Прислонилась к стене и, закрыв глаза, тихонько, боясь разбудить детей и старуху, взвыла, будто предчувствуя беду. Отозвалась, заворочалась в люльке Галинка, еле слышно всхлипнула во сне. Наталья спохватилась, наощупь отыскала хлебную соску, обмакнула в чугунок с тёплой водичкой. Прислушалась: сосёт смачно, – и осадила себя: « Да мало ли где Трофим? Не впервой же!».
Качнула колыбель и под мерный скрип не заметила, как опустились веки. Мысли путались, перед глазами вставали то измученные пленные, протягивающие тощие, костлявые руки к лепёшкам, которые она, озираясь на охрану, протягивала через проволочное заграждение. То укоризненно кивал побелевшей головой Тимофей Медведев, будто спрашивал: «Что ж не спасли жену мою? Она же свояченица вам!» – «Пытались, Техан! Пока держали её немцы в сарае возле магазина, мужики вызволить решились да не успели…», – оправдывалась Наталья, леденея от потустороннего печального взгляда Антонины Медведевой, казнённой всё в том же проклятом декабре сорок первого. «Прости, прости!» – беззвучно шевелились губы, а воздух наполнился дымом и тошнотворным запахом горящей плоти. Взметнулся высоко над деревней огонь, жадно пожирающий обугленное тело Разувалова – жуткая смерть за помощь партизанам. Где-то далеко голосила его обезумевшая от ужаса дочка, которую спрятали в своей хате Сепачёвы. А на площади возле адского кострища прыгали-играли ничего не понимающие дети. Наталья, онемевшая, с широко открытыми глазами, отразившими покачнувшееся багровое небо, стояла, не шелохнувшись, словно соляной столб – Лотова жена, обернувшаяся посмотреть на сгорающий город….

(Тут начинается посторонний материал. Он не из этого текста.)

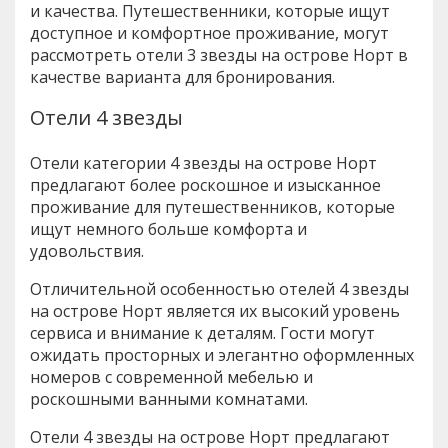
и качества. Путешественники, которые ищут
доступное и комфортное проживание, могут
рассмотреть отели 3 звезды на острове Норт в
качестве варианта для бронирования.
Отели 4 звезды
Отели категории 4 звезды на острове Норт
предлагают более роскошное и изысканное
проживание для путешественников, которые
ищут немного больше комфорта и
удовольствия.
Отличительной особенностью отелей 4 звезды
на острове Норт является их высокий уровень
сервиса и внимание к деталям. Гости могут
ожидать просторных и элегантно оформленных
номеров с современной мебелью и
роскошными ванными комнатами.
Отели 4 звезды на острове Норт предлагают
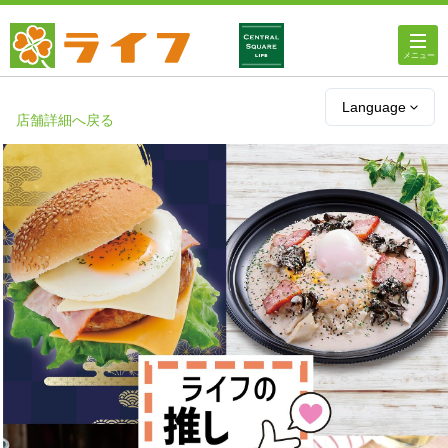
ホーム
Language
店舗詳細へ戻る
店舗・チラシ情報
ライフの
オンラインストア
ライフ
ネットスーパー
企業情報
IR情報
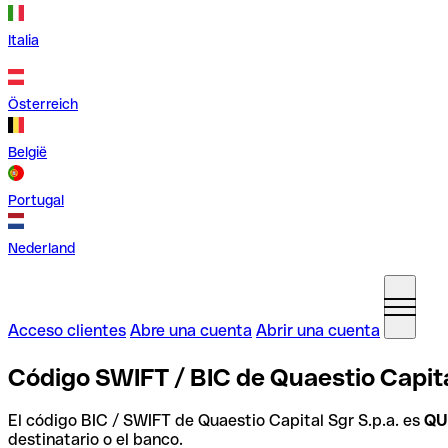
Italia
Österreich
België
Portugal
Nederland
Acceso clientes
Abre una cuenta
Abrir una cuenta
Código SWIFT / BIC de Quaestio Capital 
El código BIC / SWIFT de Quaestio Capital Sgr S.p.a. es
QU
destinatario o el banco.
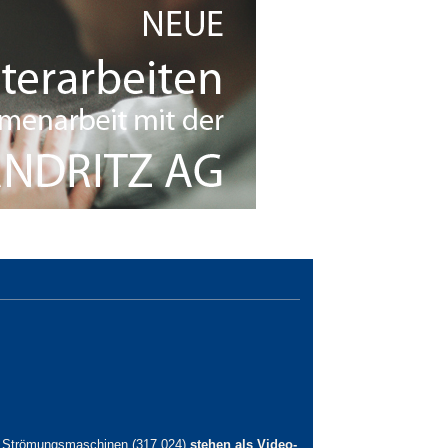
e Strömungsmaschinen (317.024)
stehen als Video-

«И-и-го-го!», – вдруг заржала невесть откуда взявшаяся кобылица, молодая, упитанная, шерсть лоснится, седла нет, никто с ней управиться не может, а Наталья смело влетает на её мощную спину и скачет к дымящемуся голубыми туманами озеру. И кобылица слушается, признаёт в ней хозяйку, чувствует решительный характер, внутреннюю уверенную силу.
Проснулась от резкого стука в окно. В хату бесцеремонно ввалились полицаи – Павлюченко и Лебедев. Автоматы на изготовке:
– У хате хто? – рявкнул рыжий Лебедев.
Наталья бросилась навстречу, умоляюще зашептала:
– Тихо, тихо, ради Христа! Пожалуйста! Дети ж у меня маленькие. Галечке годика нет. Да старая на печи.
– Чужих няма? – убавил голос полицай, не сводя глаз с Натальи, уж больно хороша она ему показалась.
– Какие чужие? Упаси Господи! Самим есть нечего, проверьте, в хате – шаром покати!
Павлюченко стволом карабина откинул занавеску, заглянул на печь. Ефросинья Фёдоровна, слабо соображая спросонья, испуганно вытаращилась на него по-старчески светлыми глазами.